[WORK ITEM] Only the lines below from the one that contains "Atmung und Entspannung" through the one that contains "Bonjour ! Je" should appear in your answer, exact and without pictures.

[DATA FOR THIS EXERCISE]
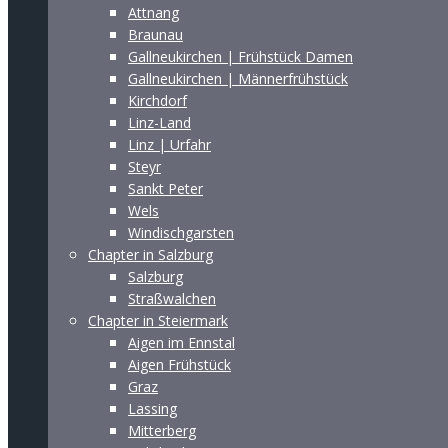
Attnang
Braunau
Gallneukirchen | Frühstück Damen
Gallneukirchen | Männerfrühstück
Kirchdorf
Linz-Land
Linz | Urfahr
Steyr
Sankt Peter
Wels
Windischgarsten
Chapter in Salzburg
Salzburg
Straßwalchen
Chapter in Steiermark
Aigen im Ennstal
Aigen Frühstück
Graz
Lassing
Mitterberg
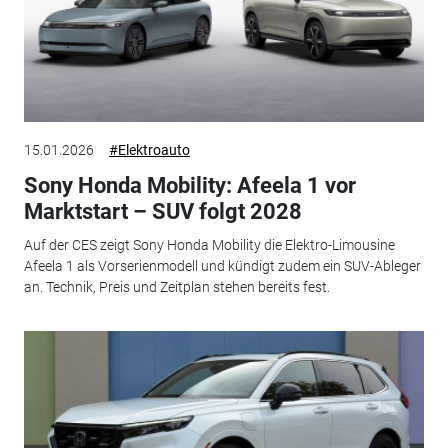
15.01.2026
#Elektroauto
Sony Honda Mobility: Afeela 1 vor
Marktstart – SUV folgt 2028
Auf der CES zeigt Sony Honda Mobility die Elektro-Limousine
Afeela 1 als Vorserienmodell und kündigt zudem ein SUV-Ableger
an. Technik, Preis und Zeitplan stehen bereits fest.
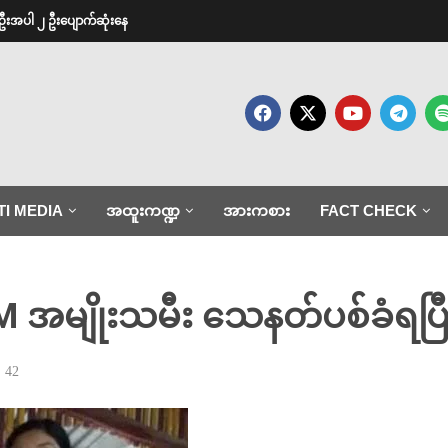
ဦးအပါ ၂ ဦးပျောက်ဆုံးနေ
TI MEDIA
အထူးကဏ္ဍ
အားကစား
FACT CHECK
M အမျိုးသမီး သေနတ်ပစ်ခံရပြ
42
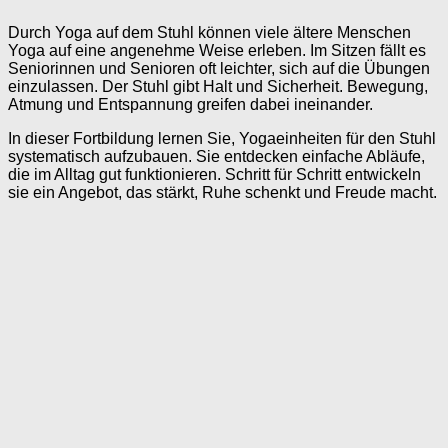
Durch Yoga auf dem Stuhl können viele ältere Menschen
Yoga auf eine angenehme Weise erleben. Im Sitzen fällt es
Seniorinnen und Senioren oft leichter, sich auf die Übungen
einzulassen. Der Stuhl gibt Halt und Sicherheit. Bewegung,
Atmung und Entspannung greifen dabei ineinander.
In dieser Fortbildung lernen Sie, Yogaeinheiten für den Stuhl
systematisch aufzubauen. Sie entdecken einfache Abläufe,
die im Alltag gut funktionieren. Schritt für Schritt entwickeln
sie ein Angebot, das stärkt, Ruhe schenkt und Freude macht.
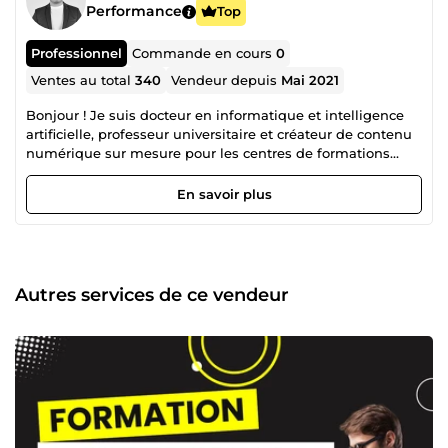
Performance
Top
Professionnel
Commande en cours
0
Ventes au total
340
Vendeur depuis
Mai 2021
Bonjour ! Je suis docteur en informatique et intelligence
artificielle, professeur universitaire et créateur de contenu
numérique sur mesure pour les centres de formations
(avec la revente de mes droits d'auteur). Aujourd’hui, j’ai
décidé de partager mes connaissances et mon expertise
En savoir plus
avec vous. Cela me permettra de combiner entre ma
passion et mon travail. Ainsi, j’arrive à voir le monde de
travail d’une nouvelle perspective où je suis beaucoup plus
heureux qu’avant et surtout, plus libre. Cette passion m’a
permis de créer un portefeuille de plus de 100 formations
Autres services de ce vendeur
dont 10 qui sont considérées Best-Seller sur la plateforme
Udemy où je suis classé Meilleur Formateur. D’ailleurs, on
ne peut pas nier que le digital constitue une très grande
partie de nos vies. Il faut le maîtriser parfaitement pour
obtenir des résultats optimaux. En effet, certains outils,
tels que Facebook Ads, Google Ads et LinkedIn Ads sont
également abordés et bien détaillés pour vous assister à
mieux comprendre leur importance et en quoi ils vous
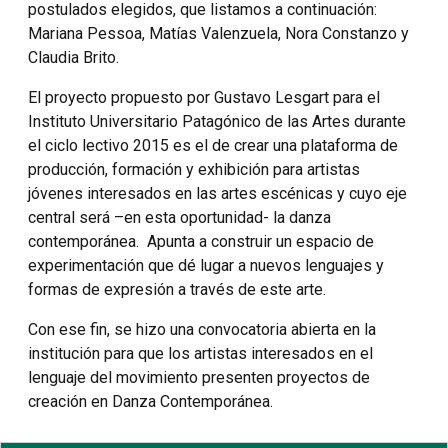
postulados elegidos, que listamos a continuación:
Mariana Pessoa, Matías Valenzuela, Nora Constanzo y
Claudia Brito.
El proyecto propuesto por Gustavo Lesgart para el
Instituto Universitario Patagónico de las Artes durante
el ciclo lectivo 2015 es el de crear una plataforma de
producción, formación y exhibición para artistas
jóvenes interesados en las artes escénicas y cuyo eje
central será –en esta oportunidad- la danza
contemporánea. Apunta a construir un espacio de
experimentación que dé lugar a nuevos lenguajes y
formas de expresión a través de este arte.
Con ese fin, se hizo una convocatoria abierta en la
institución para que los artistas interesados en el
lenguaje del movimiento presenten proyectos de
creación en Danza Contemporánea.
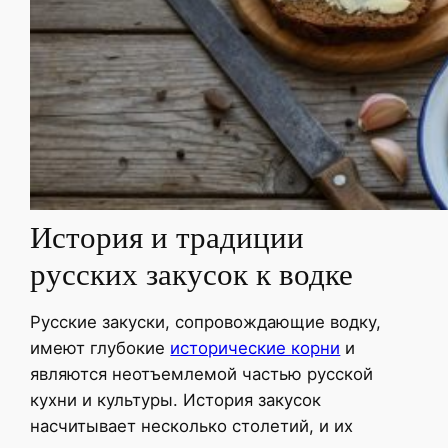
История и традиции
русских закусок к водке
Русские закуски, сопровождающие водку,
имеют глубокие
исторические корни
и
являются неотъемлемой частью русской
кухни и культуры. История закусок
насчитывает несколько столетий, и их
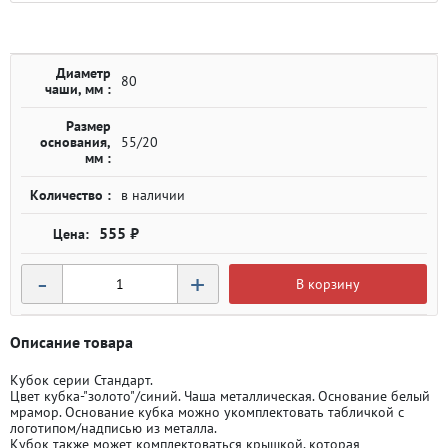
Диаметр
80
чаши, мм :
Размер
основания,
55/20
мм :
Количество :
в наличии
555 ₽
-
+
В корзину
Описание товара
Кубок серии Стандарт.
Цвет кубка-"золото"/синий. Чаша металлическая. Основание белый
мрамор. Основание кубка можно укомплектовать табличкой с
логотипом/надписью из металла.
Кубок также может комплектоваться крышкой, которая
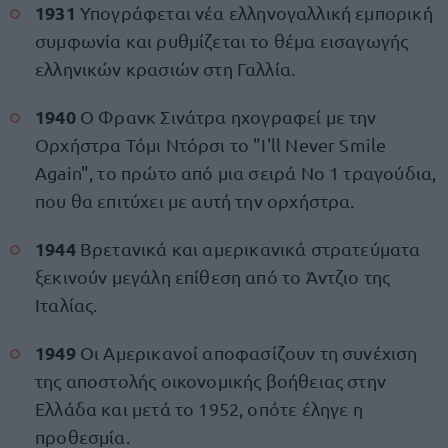
1931
Υπογράφεται νέα ελληνογαλλική εμπορική
συμφωνία και ρυθμίζεται το θέμα εισαγωγής
ελληνικών κρασιών στη Γαλλία.
1940
Ο Φρανκ Σινάτρα ηχογραφεί με την
Ορχήστρα Τόμι Ντόρσι το "I'll Never Smile
Again", το πρώτο από μια σειρά Νο 1 τραγούδια,
που θα επιτύχει με αυτή την ορχήστρα.
1944
Βρετανικά και αμερικανικά στρατεύματα
ξεκινούν μεγάλη επίθεση από το Άντζιο της
Ιταλίας.
1949
Οι Αμερικανοί αποφασίζουν τη συνέχιση
της αποστολής οικονομικής βοήθειας στην
Ελλάδα και μετά το 1952, οπότε έληγε η
προθεσμία.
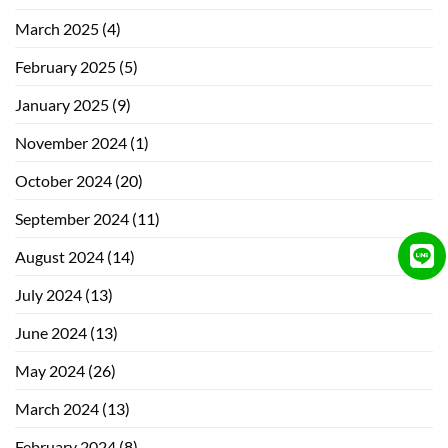
March 2025
(4)
February 2025
(5)
January 2025
(9)
November 2024
(1)
October 2024
(20)
September 2024
(11)
August 2024
(14)
July 2024
(13)
June 2024
(13)
May 2024
(26)
March 2024
(13)
February 2024
(8)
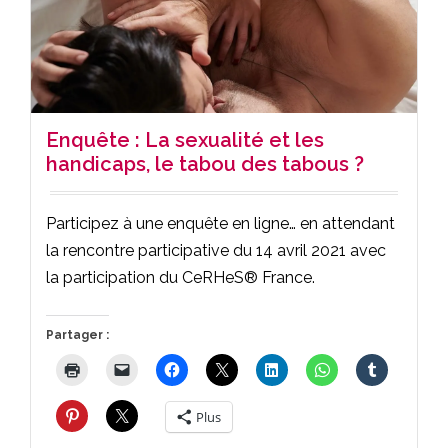
Enquête : La sexualité et les
handicaps, le tabou des tabous ?
Participez à une enquête en ligne… en attendant
la rencontre participative du 14 avril 2021 avec
la participation du CeRHeS® France.
Partager :
Plus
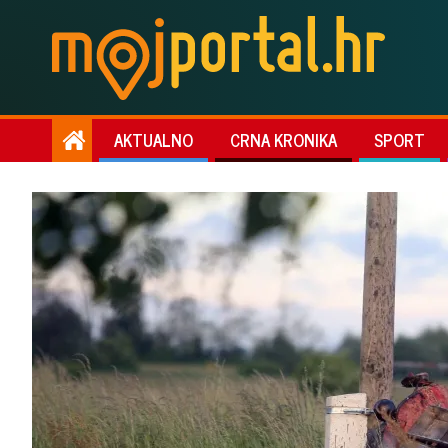
AKTUALNO
CRNA KRONIKA
SPORT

[RESPONSE TO THIS TASK]
Atmung und Entspannung greifen dabei ineinander.
In dieser Fortbildung lernen Sie, Yogaeinheiten für den Stuhl
systematisch aufzubauen. Sie entdecken einfache Abläufe,
die im Alltag gut funktionieren. Schritt für Schritt entwickeln
sie ein Angebot, das stärkt, Ruhe schenkt und Freude macht.
Performance
Top
Professionnel
Commande en cours
0
Ventes au total
340
Vendeur depuis
Mai 2021
Bonjour ! Je suis docteur en informatique et intelligence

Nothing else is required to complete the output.